Importanza dei contatti con Berna e con gli altri Cantoni
Una delle forze di Norman Gobbi è sicuramente quella di godere di una fitta rete di conoscenze e di contatti a Berna, con gli omologhi degli altri Cantoni e anche a sud del confine. Contatti che si riverberano positivamente sul nostro Cantone. “Si tratta di una fiducia che ci si guadagna negli anni e che permette di poter interloquire con i servizi federali partendo dallo stesso livello, valorizzando e facendo riconoscere il nostro ruolo determinante tra il Gottardo e il confine di Stato.

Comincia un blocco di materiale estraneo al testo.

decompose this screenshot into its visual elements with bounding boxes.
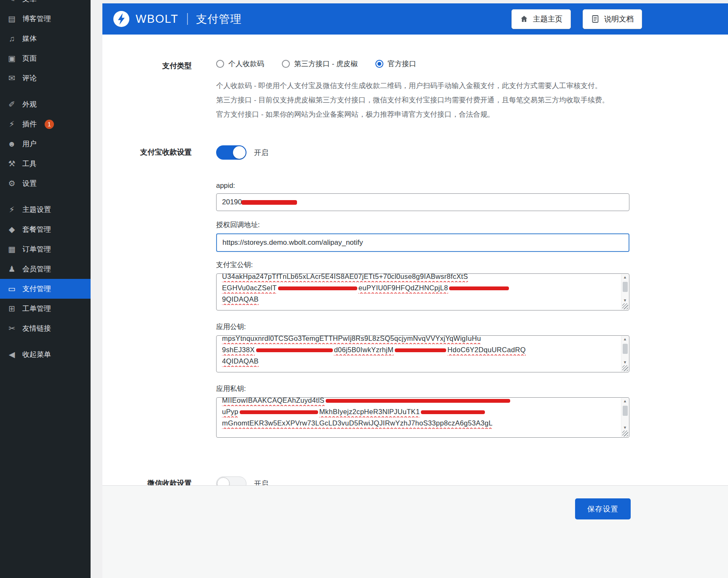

Questo permette di aprire un tavolo di discussione sui temi sensibili a cui il Ticino è particolarmente esposto e condurre trattative proficue a beneficio della sicurezza dell’intera nazione ma, appunto, soprattutto del nostro Cantone.“

Per un Ticino più sicuro e accogliente

Questa settimana si è tenuto l’annuale Rapporto di Corpo della Polizia cantonale, un appuntamento atteso e apprezzato dagli oltre 700 collaboratori. In apertura ha preso la parola il Consigliere di Stato Norman Gobbi, che ha proposto una retrospettiva del 2018, iniziando però con quella che secondo lui è la missione del Polizia: “Garantire la protezione di persone e beni su tutto il territorio cantonale attraverso la specializzazione delle funzioni e i nuovi strumenti di lavoro”. Si è poi soffermato sul miglioramento della situazione generale della sicurezza: riduzione dei reati, migliore collaborazione interna e esterna, raccolto successi piccoli (vicini al cittadino) e grandi (internazionali) e soprattutto rafforzato il ruolo della Polizia cantonale sul piano locale e intercantonale. L’apertura della Centrale unica d’allarme (CECAL), che ha permesso di integrare le forze dell’ordine e i pompieri, consente ora una risposta più rapida all’operatività quotidiana. Sempre fondamentale resta poi la capacità di reagire prontamente a fenomeni nuovi o in crescita, quali la violenza domestica, quella negli stadi e la gestione delle persone minacciose e pericolose. In ottica futura – sempre secondo il Consigliere di Stato – “si tratterà invece di coordinare al meglio l’attività di polizia sul territorio in modo da far percepire la vicinanza al cittadino, di rafforzare la lotta contro i fenomeni nella dimensione cybercriminalità e migliorare il coordinamento tra Ministero Pubblico e Polizia cantonale nella lotta ai reati economico-finanziari”. Questo attraverso la specializzazione delle competenze e investendo risorse adeguate. Si dovrà inoltre sostenere una politica di sensibilizzazione verso fenomeni criminali emergenti. Concludendo, il Direttore delle istituzioni si è detto soddisfatto dell’operato della Polizia cantonale, che rispetto al 2011 – anno della sua entrata in Governo – è totalmente cambiata.